By Mary DeYon What does LOVE have to do with addiction? I once believed love could conquer all—my addictions as well as my Dad’s and husbands. Isn’t that what all...
By Mary DeYon
What does LOVE have to do with addiction? I once believed love could conquer all—my addictions as well as my Dad’s and husbands. Isn’t that what all the songs say? “Love is the Answer, All You Need is Love and Love Will Find a Way.”
Growing up I thought if I loved my Dad enough by being the perfect he would stop drinking and yelling. When I married, I thought if I loved my husband enough by being the perfect wife he would stop drinking, drugging and carousing. But it wasn’t until my second marriage I finally understood it was love of MYSELF that was the answer.
Like many of us I was raised to be a people pleaser. So if I followed the rules and was perfect I wouldn’t get scolded (as much). I relied on my parents for food and shelter and my emotional well-being. I learned early on that life was better when I behaved in a way that gained their approval.
When I entered Catholic school the same rules applied. If I behaved I didn’t get punished. I tried to be ‘good’ but with strict rules at home and school it was difficult to contain myself.
In fifth grade after a bout of orneriness, my teacher broke my arm in exasperation. Weren’t the nuns supposed to be God’s representatives on earth? I couldn’t believe God thought I was so bad I deserved such punishment. Even worse, my mother believed the school authorities when they said I had come to school with a broken arm.

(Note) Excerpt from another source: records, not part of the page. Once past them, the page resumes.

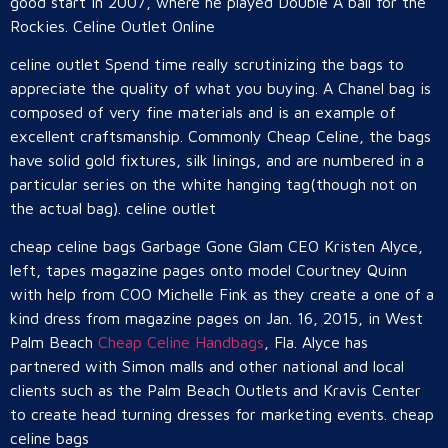
good start in 2007, where he played Double A ball for the
Rockies. Celine Outlet Online
celine outlet Spend time really scrutinizing the bags to
appreciate the quality of what you buying. A Chanel bag is
composed of very fine materials and is an example of
excellent craftsmanship. Commonly Cheap Celine, the bags
have solid gold fixtures, silk linings, and are numbered in a
particular series on the white hanging tag(though not on
the actual bag). celine outlet
cheap celine bags Garbage Gone Glam CEO Kristen Alyce,
left, tapes magazine pages onto model Courtney Quinn
with help from COO Michelle Fink as they create a one of a
kind dress from magazine pages on Jan. 16, 2015, in West
Palm Beach
Cheap Celine Handbags
, Fla. Alyce has
partnered with Simon malls and other national and local
clients such as the Palm Beach Outlets and Kravis Center
to create head turning dresses for marketing events. cheap
celine bags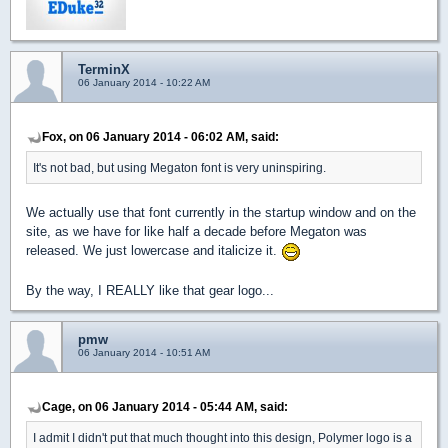
TerminX
06 January 2014 - 10:22 AM
Fox, on 06 January 2014 - 06:02 AM, said:
It's not bad, but using Megaton font is very uninspiring.
We actually use that font currently in the startup window and on the
site, as we have for like half a decade before Megaton was
released. We just lowercase and italicize it.
By the way, I REALLY like that gear logo...
pmw
06 January 2014 - 10:51 AM
Cage, on 06 January 2014 - 05:44 AM, said:
I admit I didn't put that much thought into this design, Polymer logo is a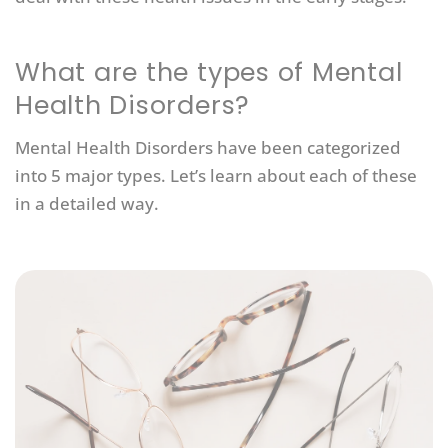
What are the types of Mental
Health Disorders?
Mental Health Disorders have been categorized
into 5 major types. Let’s learn about each of these
in a detailed way.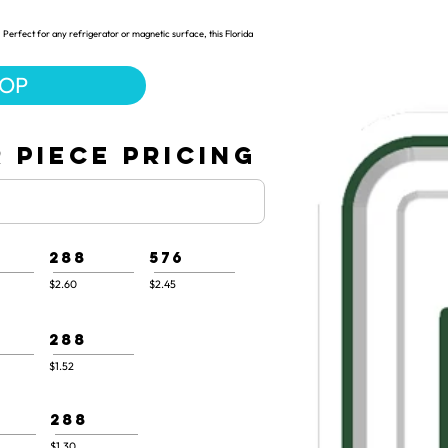
Perfect for any refrigerator or magnetic surface, this Florida
HOP
 PIECE PRICING
288
576
$2.60
$2.45
288
$1.52
288
$1.30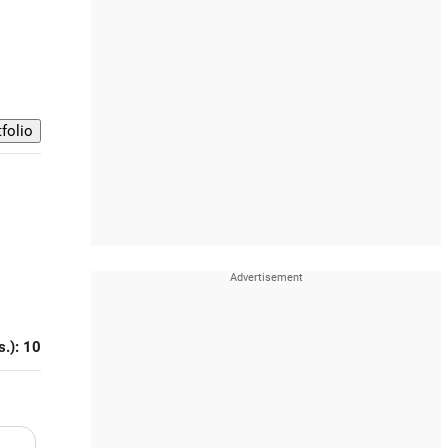
s.): 10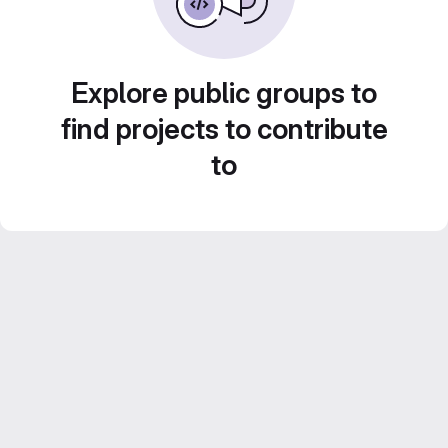
Explore public groups to
find projects to contribute
to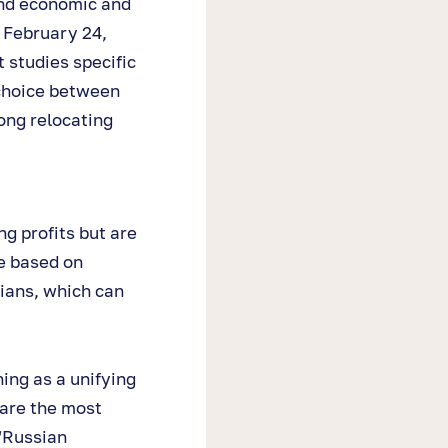
and economic and
 February 24,
 studies specific
 choice between
ong relocating
g profits but are
e based on
sians, which can
ning as a unifying
 are the most
“Russian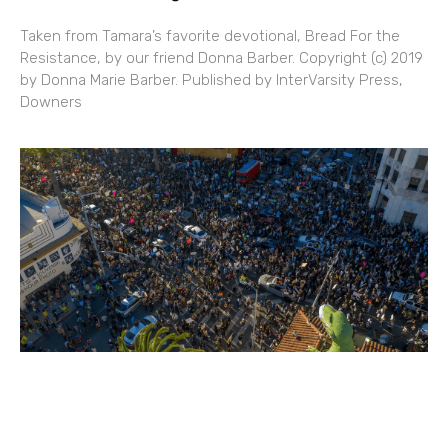
Taken from Tamara’s favorite devotional, Bread For the
Resistance, by our friend Donna Barber. Copyright (c) 2019
by Donna Marie Barber. Published by InterVarsity Press,
Downers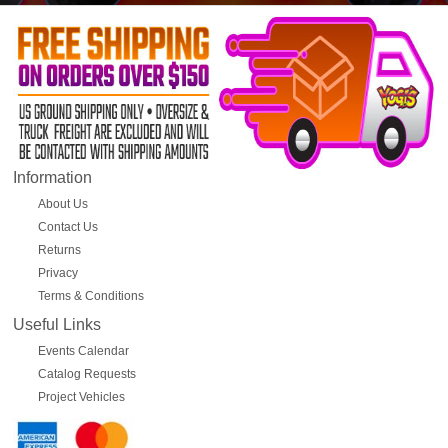
Information
About Us
Contact Us
Returns
Privacy
Terms & Conditions
Useful Links
Events Calendar
Catalog Requests
Project Vehicles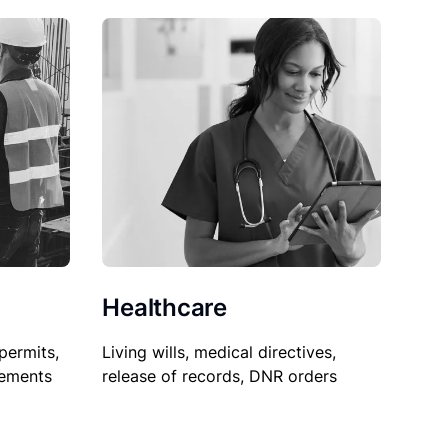
Healthcare
permits,
Living wills, medical directives,
sements
release of records, DNR orders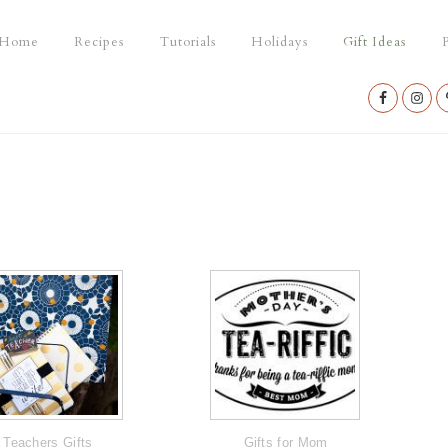
Home
Recipes
Tutorials
Holidays
Gift Ideas
P
Nav
Social
Menu
Teachers Gifts
Gifts for Mom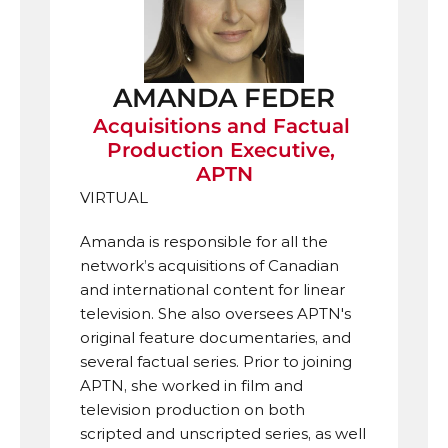
AMANDA FEDER
Acquisitions and Factual 
Production Executive, 
APTN
VIRTUAL
Amanda is responsible for all the 
network’s acquisitions of Canadian 
and international content for linear 
television. She also oversees APTN's 
original feature documentaries, and 
several factual series. Prior to joining 
APTN, she worked in film and 
television production on both 
scripted and unscripted series, as well 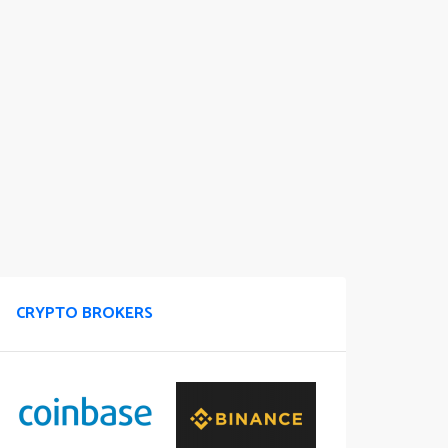
CRYPTO BROKERS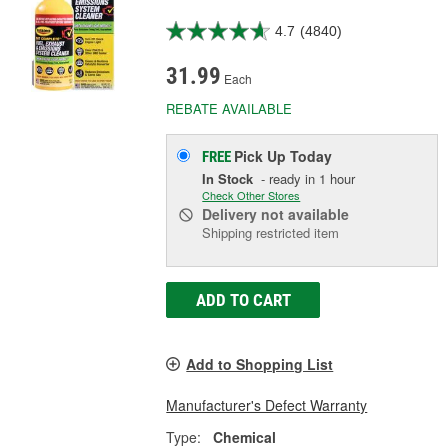
4.7
(4840)
31.99
Each
REBATE AVAILABLE
Pick Up
Today
FREE
In Stock
- ready in 1 hour
Check Other Stores
Delivery
not available
Shipping restricted item
ADD TO CART
Add to Shopping List
Manufacturer's Defect Warranty
Type:
Chemical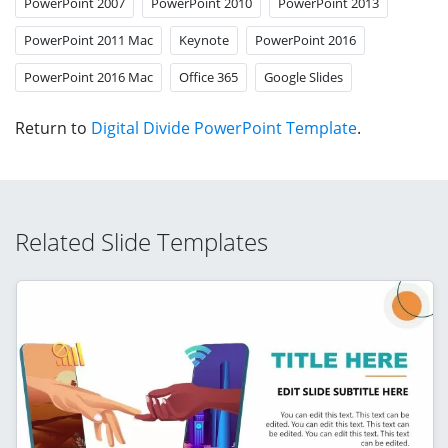
PowerPoint 2007
PowerPoint 2010
PowerPoint 2013
PowerPoint 2011 Mac
Keynote
PowerPoint 2016
PowerPoint 2016 Mac
Office 365
Google Slides
Return to
Digital Divide PowerPoint Template
.
Related Slide Templates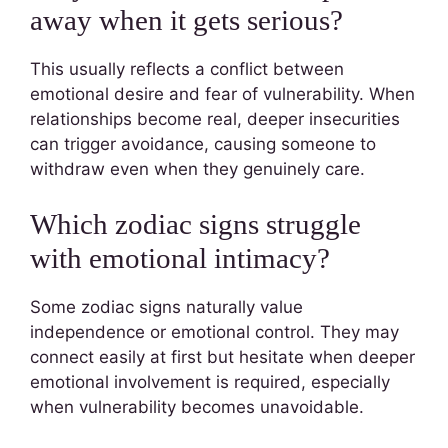
away when it gets serious?
This usually reflects a conflict between
emotional desire and fear of vulnerability. When
relationships become real, deeper insecurities
can trigger avoidance, causing someone to
withdraw even when they genuinely care.
Which zodiac signs struggle
with emotional intimacy?
Some zodiac signs naturally value
independence or emotional control. They may
connect easily at first but hesitate when deeper
emotional involvement is required, especially
when vulnerability becomes unavoidable.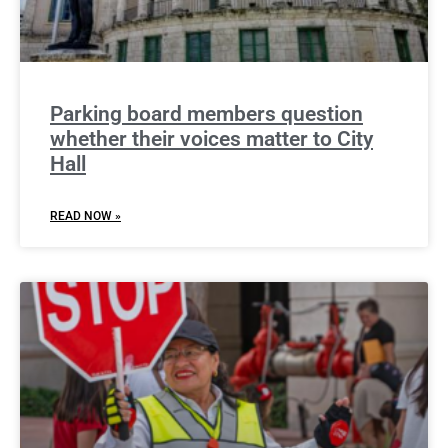
Parking board members question
whether their voices matter to City
Hall
READ NOW »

So my love affair with food began there, it was the only thing that never betrayed me. I could numb every feeling of shame and guilt with candy, cake and cookies. I got a high from the sugar and the added weight served as a protective barrier from the world and its pain. As a child I was a victim because I had no control and relied on my parents and teachers for everything. I had no choice but to live under the tyranny of home and school.
On my own in college I became empowered by being able to make my own choices. Sometimes they were the typical rebelliousness of a girl after Catholic school and sometimes I made bad choices like dropping a college class — just because I could.
The freedom was amazing but with this new power came an obsessive need to control. First, with diet and exercise. My weight went up, then down in a continuous cycle of control and loss of control. I didn’t apply this control only to food and exercise but when I married and tried to be the perfect wife. I lived by the ‘70’s Aretha song, “I want to be what he wants, when he wants it and whenever he needs it.”
In my career I worked extra hours to make more sales. All the while tending to everything at home. Living by the words from a fragrance commercial, “I can bring home the bacon, fry it up in a pan and never let you forget you’re a man.”
These things make me laugh now, but they were the early anthems of the women’s liberation movement for those of us who believed them. I loved the accomplishments of being out in the real world. But still felt I had to keep up with the housecleaning, cooking and all of my son’s needs.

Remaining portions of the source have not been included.